Remarkable and stimulating meeting point for those italian artists’ communities that consider recycle as a basis for their own art, Riciclarte is a virtual space that allows to exhibit one’s artistic creation, where one can meet other creatives for exchanging ideas and information. Moreover there’salso a sapce where it’s possible to promote the personal and collective exhibition.

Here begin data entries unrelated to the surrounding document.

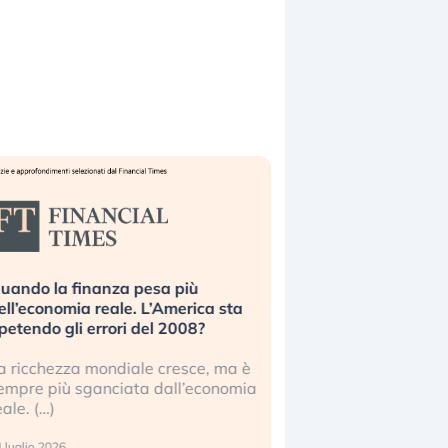
uando la finanza pesa più
Russia e Cina pronti
ell’economia reale. L’America sta
Starlink. Gli investit
ipetendo gli errori del 2008?
sottovalutando il ris
a ricchezza mondiale cresce, ma è
Gli investitori tech c
empre più sganciata dall’economia
ignorare il rischio geop
eale. (…)
17 luglio 2026
 luglio 2026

Adeart is a laboratory in Bolzano that realizes ecological bags and accessories, full-blown unique pieces created using recuperated material, as for example truck’s inner tubes.Heart and soul of this project is Heidi Ritsch, born in 1973, that units her extraordinary creative gifts with a deep consciousness of the bnecessity of informing and make more aware the world of recycle market.
Elisabetta Pescucci
a myriad of “lost identity” objects : that’s the raw material of Elisabetta’s creations, very odder trash jewelry, a mix between microsculptures and contemporary cheap trinkets. The unique instruments are pliers and wire cutters, for giving new life to tinfoil, chewing gum, lego, stained glass, plugs..

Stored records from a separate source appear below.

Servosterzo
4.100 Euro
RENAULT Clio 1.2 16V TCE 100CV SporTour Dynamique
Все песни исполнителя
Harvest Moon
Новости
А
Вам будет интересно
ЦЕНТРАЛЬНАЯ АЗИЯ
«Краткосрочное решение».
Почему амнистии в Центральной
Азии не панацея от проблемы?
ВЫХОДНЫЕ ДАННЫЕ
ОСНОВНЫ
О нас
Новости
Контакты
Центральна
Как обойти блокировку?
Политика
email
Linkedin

BASQUIAT – and the ghost to fight-off
December 23, 2008 by Aelle Robbiani
Filed under Art, Events, Evidence
In Rome it starts in these days the retrospective that pays tribute, with works and inedited photos, to this famous american artist.

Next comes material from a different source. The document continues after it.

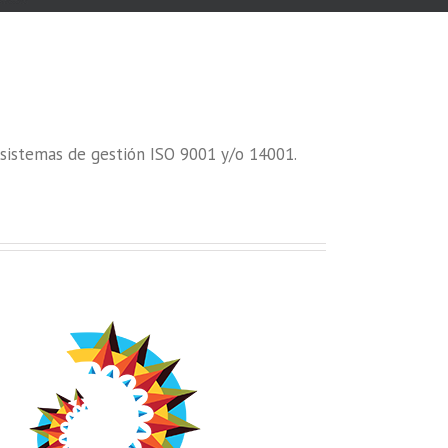
sistemas de gestión ISO 9001 y/o 14001.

Jean-Michel had a lot of ghosts to fight against. The title of the exhibition set up in Palazzo Ruspoli (Rome) retrieving that of one Basquiat pictures’series, immediately frames this character, that has been man nothing much but who will remain artist forever.
He grew up in NYC, he dead at 27 years old for heroin’s overdose; at the age of 7 he was invested by a car and, in the corse of convalescente he became excited by the most popular anatomy manual in the world, Gray’s Anatomy.
Fondazione Memmo presents more than 50 works (also some inedited), centred on Basquiat’s fragmented vision of human body and the complexity of the man himself. This perspective involves many basic themes widely revealing about the artist’s soul, as for example, the urban space so intensely experienced, his modus operandi, the graffiti art, his afro-caribbean origins, his fears and insecurities olf young musicien and painter. There is not any ties in his obsessive object’s repetition: skeletons, limbs’ fragments, cars, skyscrapers, toys, black heroes, writings, a crown, a clear self-assertion symbol. We can read a worls shattered by his own draw, incoherent but, at the same time, evident proofs of a lost innocente, a primitive and ritual representation of his world, made of delirium and marginalization.
Michael Halsband, the author of the 5 unpublished photos exhibited and Basquiat’s trusted friend, maintains that drug and alchool have been palliative for the frustration of “a black in this world”, using Basquiat’s words. Therefore, also his art appears as a sort of catharsis, for fightin off ghosts of a life lived between drugs and racism.